War Stories

The Money Pit

Can the Pentagon pay for the war and its new toys?

Donald Rumsfeld

If you think the invasion of Iraq was poorly planned, take a look at the Pentagon budget.

The appalling extent of the problem is spelled out in the July 28 edition of a little-known online newsletter called Budget Bulletin, published once a month or so by the Senate Budget Committee’s Republican staff.

Drawing on the Defense Department’s own data, the GOP staffers conclude that, over the coming decade, the military will fall drastically short of the money it needs to buy, operate, and maintain all the weapons systems churning through the pipeline. And though the newsletter doesn’t say so explicitly, the main sources of this crisis are clear: the service chiefs’ extravagant taste for more, new, complex weapons; the Pentagon managers’ failure to set priorities; and Congress’ tendency to pile on even more money than the military requests in order to swell the payrolls of local arms manufacturers.

It comes down to this: Since 2001, the defense budget has been growing by an average of 11.1 percent a year (adjusting for inflation and not including the cost of the wars in Iraq and Afghanistan).

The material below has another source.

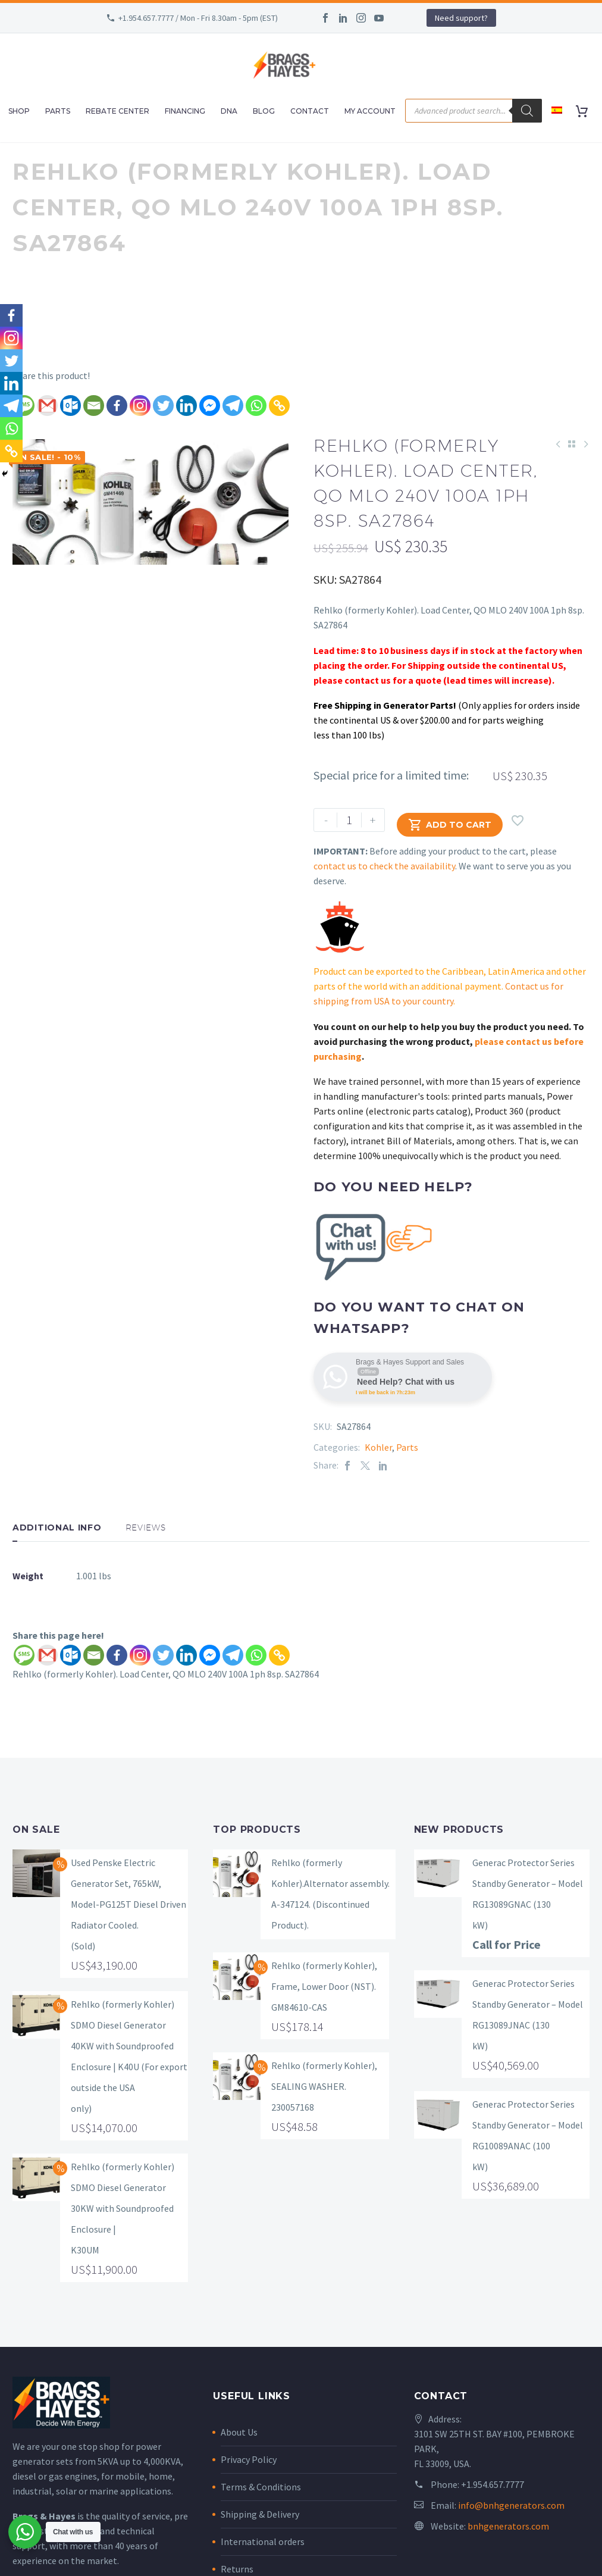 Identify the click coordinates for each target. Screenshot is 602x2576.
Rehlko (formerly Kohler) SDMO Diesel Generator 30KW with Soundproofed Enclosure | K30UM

This year, owing to fiscal pressures brought on by the skyrocketing deficit, the Pentagon pledged to scale back its growth rate through the end of the decade to 3.4 percent a year.

However, during their flush years, the Army, Navy, and Air Force started up or expanded so many new weapons programs—and so many of these programs have suffered such steep cost overruns—that the Pentagon budget will have to grow at a far higher rate. The GOP Senate staffers calculate that by next decade, the budget, now at around $400 billion (not including the cost of the Iraq and Afghan wars), will have to grow by about one-third, to $530 billion (not including either the wars or the effects of the overall economy’s inflation).

Unless, of course, several big-ticket weapons programs are slashed or killed. But this isn’t likely to happen for a number of reasons. The service chiefs will fight for the programs in order to retain their share of the budget. Powerful congressional chairmen will fight for them in order to retain constituents’ contracts. Finally, there’s no great incentive to kill weapons anyway because the short-term savings are so paltry; and, in politics, the short term is all that matters.

The Republican staffers draw particular attention to an annual Defense Department document called Selected Acquisition Report. The SAR, as it’s known to insiders, lists all of the Pentagon’s R&D programs that cost at least $365 million and all procurement programs that cost at least $2.19 billion. The problem is, this list is swelling.

The SAR of September 2001 included 71 programs that were projected to cost, from start to finish, a total of $790 billion. The SAR of December 2005 (the most recent edition available at the time of the Budget Bulletin’s analysis) contained 85 programs with a total projected cost of $1.58 trillion—20 percent more weapons programs costing twice as much money.

Since the Bulletin was published, the Pentagon has released its latest quarterly SAR, which lists the data as of June 30, 2006. The list now contains 87 programs projected to cost $1.61 trillion. In other words, the estimated cost of the Pentagon’s big-ticket items has gone up by $30 billion in just the past six months.

And the cost is likely to grow higher still. Of that $1.61 trillion, $909 billion—or 56 percent—has yet to be spent. In other words, a lot of these weapons programs are still in their early stages.

Here’s another way to look at the picture. Of those 87 weapons programs, 11 have already exceeded their cost estimates by 30 percent to 50 percent—and 25 have done so by more than 50 percent. This latter group includes some of the most expensive programs—the F-22 Stealth fighter plane, the Army’s Future Combat System, and the V-22 vertical-lift aircraft.

In the past, the Pentagon chiefs have offset cost overruns by cutting back on operations, maintenance, and personnel. Not this time, though. There are a couple of wars going on, and it’s very expensive to recruit and retain personnel—costlier still to keep a steady line of spare parts, ammo, fuel, and so forth. Military manpower costs have gone up from $84 billion in 2001 to $121 billion in 2005. Operations and maintenance have risen from $127 billion to $179 billion.

Military health care will be consuming vast sums of money for years to come. From 1988 to 2003, the Pentagon cut the size of the active-duty armed forces by 38 percent. Yet the cost of their health care doubled, from $14.6 billion a year to $27.3 billion. And notice, that was in 2003—before the disabilities incurred in Afghanistan and Iraq.

So, the Pentagon and Congress can’t cut personnel, operations, and maintenance. They won’t cut major weapons systems. Yet a huge budget crunch is looming. That leaves two choices: Elect leaders who aren’t afraid of making choices, or plunge the country still deeper into debt.